Dopotutto Dominic Thiem non è stato top 10 per caso. Badate, l’uso apparentemente improprio del passato non è frutto di un banale errore di sintassi. Da qui a Wimbledon, torneo più torneo meno, il giovane austriaco uscirà probabilmente dal ristretto gruppo che occupa i vertici della classifica, salvo poi tornarvi, come giusto che sia, qualche mese dopo. Questa noiosa e, per molti, scontata premessa, risulta necessaria al fine di introdurre una velata giustificazione alla sconfitta patita da Alexander Zverev nel primo turno del torneo di Rotterdam, giunta qualche giorno dopo la seconda affermazione in carriera a livello di circuito ATP. Nonostante, come già detto svariate volte, il lampione tedesco mi entusiasmi quanto un imperdibile primo turno tra Errani e Barbora Zahlovova-Strycova, non possono fare a meno di riconoscergli svariate qualità, tra le quale spicca, a mio avviso, la migliore credibilità per un futuro brillante a cui parecchi, secondo gli illuminati esperti, sono destinati.
Sento spesso, infatti, i suddetti proverbiali vaticini. Per molti, un classe ’96 che tira un rovescio vincente diverrà, per incomprensibile logica aristotelica, il prossimo numero uno del mondo. Se il rovescio in questione, poi, è addirittura ad una mano, record infranti e Grande Slam assicurato, con buona pace del vetusto Rod Laver.

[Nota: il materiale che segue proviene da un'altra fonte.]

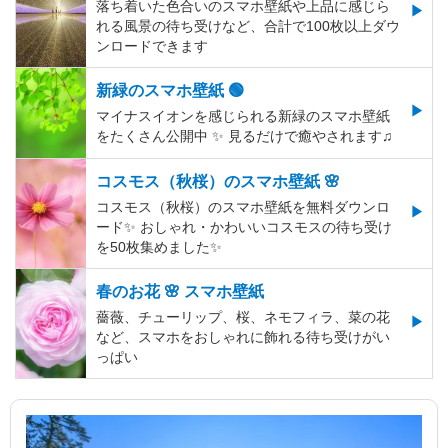
落ち着いた色合いのスマホ壁紙や上品に感じら
れる風景の待ち受けなど、合計で100枚以上ダウ
ンロードできます
新緑のスマホ壁紙 🟢
マイナスイオンを感じられる新緑のスマホ壁紙
をたくさん公開中 ✨ 見るだけで癒やされます♫
コスモス（秋桜）のスマホ壁紙 🌸
コスモス（秋桜）のスマホ壁紙を無料ダウンロ
ード✨️ おしゃれ・かわいいコスモスの待ち受け
を50枚集めました✨️
春のお花 🌸 スマホ壁紙
薔薇、チューリップ、桜、ネモフィラ、菜の花
など、スマホをおしゃれに飾れる待ち受けがい
っぱい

Non è di certo sulla geniale imprevedibilità che il nativo di Amburgo fonda il suo gioco schematico. Per virtuosismi e svirgolettate varie (sublime neologismo), esiste appositamente l’altro ramo della famiglia Zverev, eternamente perdente e in ugual modo delicato.
E’ un gioco, quello di Sasha, che si basa principalmente sulla lapalissiana efficacia di servizio e rovescio, a cui dovranno necessariamente essere affiancati una maggiore stabilità e precisione di dritto ed una sicurezza nei pressi della rete per ora inesistente. Per dare un’iperbolica idea della situazione. L’ultima volta che, disperato, ha tentato la via della volee, si è rotto il setto nasale, colpendosi al volto con il piatto corde nel tentativo di smorzare la palla.
Parlando da parziale commentatore, palese tifoso del cigno bianco Pouille che sempre più mi ricorda un fresco Gasquet, entro la fine dell’anno Zverev sarà, in classifica e nella pura e metodistica impressione collettiva, il miglior giocatore della sua generazione, vincendo almeno un Master 1000 utile alla propria definitiva consacrazione, con la speranza, vana e totalmente egoista, che non si qualifichi per il Master di Londra, così da poterlo osservare dal vivo nel nuovo Master under 21 di Milano, per studiare da vicino le tanto decantate qualità da predestinato.